The play also serves as a milestone on a long journey for Luis Valdez, now 70. The playwright, director and filmmaker is a native of California’s Central Valley and founder of the Teatro Campesino, the agitprop performance arm of the United Farm Workers movement led by Cesar Chavez.
Valdez still expresses indignation over what he calls a “lockout” of a “Zoot Suit” revival in Los Angeles. (He directed the film version of “Zoot Suit” in 1981 and the biopic of musician Ritchie Valens, “La Bamba,” in 1986, but he has not made a major studio-produced film since.)
“They really ignore what’s going on in the Latino theater,” Valdez said.
Yet in Mexico he is referred to as “maestro,” a term of deep respect that is not used lightly.
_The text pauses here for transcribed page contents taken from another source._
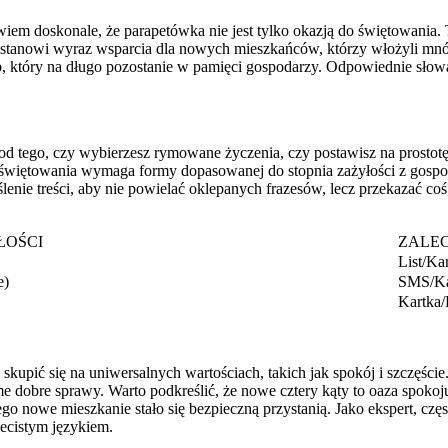
z, wiem doskonale, że parapetówka nie jest tylko okazją do świętowani
stanowi wyraz wsparcia dla nowych mieszkańców, którzy włożyli mnó
ób, który na długo pozostanie w pamięci gospodarzy. Odpowiednie sło
d tego, czy wybierzesz rymowane życzenia, czy postawisz na prostotę i
a do świętowania wymaga formy dopasowanej do stopnia zażyłości z gospo
lenie treści, aby nie powielać oklepanych frazesów, lecz przekazać co
ŁOŚCI
ZALE
List/Ka
e)
SMS/Ka
Kartka/
kupić się na uniwersalnych wartościach, takich jak spokój i szczęści
e dobre sprawy. Warto podkreślić, że nowe cztery kąty to oaza spokoj
ego nowe mieszkanie stało się bezpieczną przystanią. Jako ekspert, czę
iecistym językiem.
Staging his play in Mexico City, Valdez said, and watching it unfold in Spanish, is particularly moving for him.
“I feel it’s more real than the English version. As a Chicano, I feel the characters are more real, the pachucos are more real, in their interactions.”
Bringing “Zoot Suit” here is a sort of homecoming, the playwright said. Valdez first visited Mexico City in 1963, while studying for a theater degree at San Jose State.
“I had this weird sensation that here I was in Mexico, and I saw faces all around me that looked familiar, looked like relatives, but I knew no one, and no one knew me,” Valdez said. “They were all busy, going about their lives, rushing about, talking in Spanish. And so it was very odd.”
Yet, “I knew that I would come back in some way, shape, or form.”
Hernandez is a staff writer in The Times’ Mexico City Bureau.